» **Your instructions**
Each line of the records below that holds "Иракского" should be returned.

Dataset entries

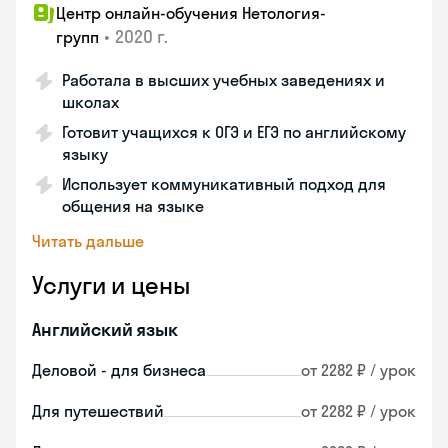
Центр онлайн-обучения Нетология-
•
2020 г.
групп
Работала в высших учебных заведениях и
школах
Готовит учащихся к ОГЭ и ЕГЭ по английскому
языку
Использует коммуникативный подход для
общения на языке
Читать дальше
Услуги и цены
Английский язык
Деловой - для бизнеса
от 2282 ₽ / урок
Для путешествий
от 2282 ₽ / урок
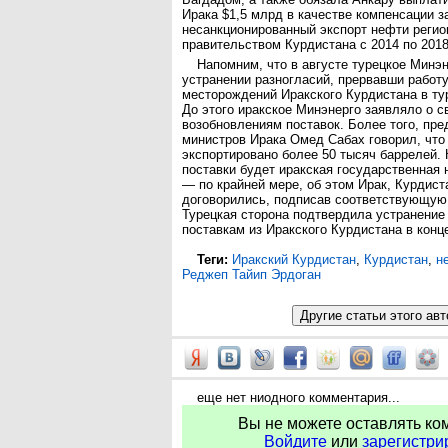
Ирака $1,5 млрд в качестве компенсации з
несанкционированный экспорт нефти реги
правительством Курдистана с 2014 по 2018
Напомним, что в августе турецкое Минэ
устранении разногласий, прервавши работ
месторождений Иракского Курдистана в ту
До этого иракское Минэнерго заявляло о с
возобновлениям поставок. Более того, пр
министров Ирака Омед Сабах говорил, что
экспортировано более 50 тысяч баррелей.
поставки будет иракская государственна
— по крайней мере, об этом Ирак, Курдист
договорились, подписав соответствующую
Турецкая сторона подтвердила устранение
поставкам из Иракского Курдистана в конце
Теги:
Иракский Курдистан
,
Курдистан
,
н
Реджеп Тайип Эрдоган
еще нет ниодного комментария...
Вы не можете оставлять ко
Войдите
или
зарегистри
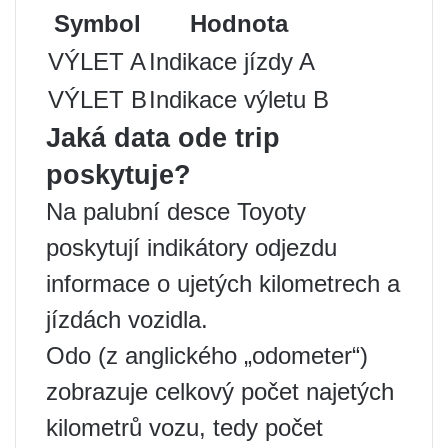
Symbol
Hodnota
VÝLET A
Indikace jízdy A
VÝLET B
Indikace výletu B
Jaká data ode trip
poskytuje?
Na palubní desce Toyoty
poskytují indikátory odjezdu
informace o ujetých kilometrech a
jízdách vozidla.
Odo (z anglického „odometer“)
zobrazuje celkový počet najetých
kilometrů vozu, tedy počet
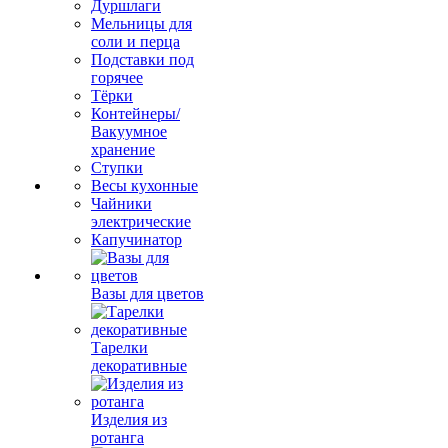
Дуршлаги
Мельницы для
соли и перца
Подставки под
горячее
Тёрки
Контейнеры/
Вакуумное
хранение
Ступки
Весы кухонные
Чайники
электрические
Капучинатор
Вазы для цветов
Тарелки
декоративные
Изделия из
ротанга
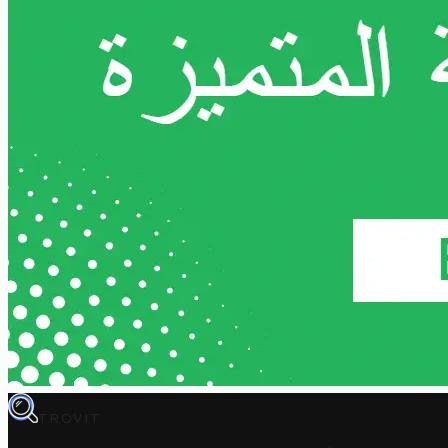
TROVIT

» **Response to this exercise**
месторождений Иракского Курдистана в ту
поставкам из Иракского Курдистана в конце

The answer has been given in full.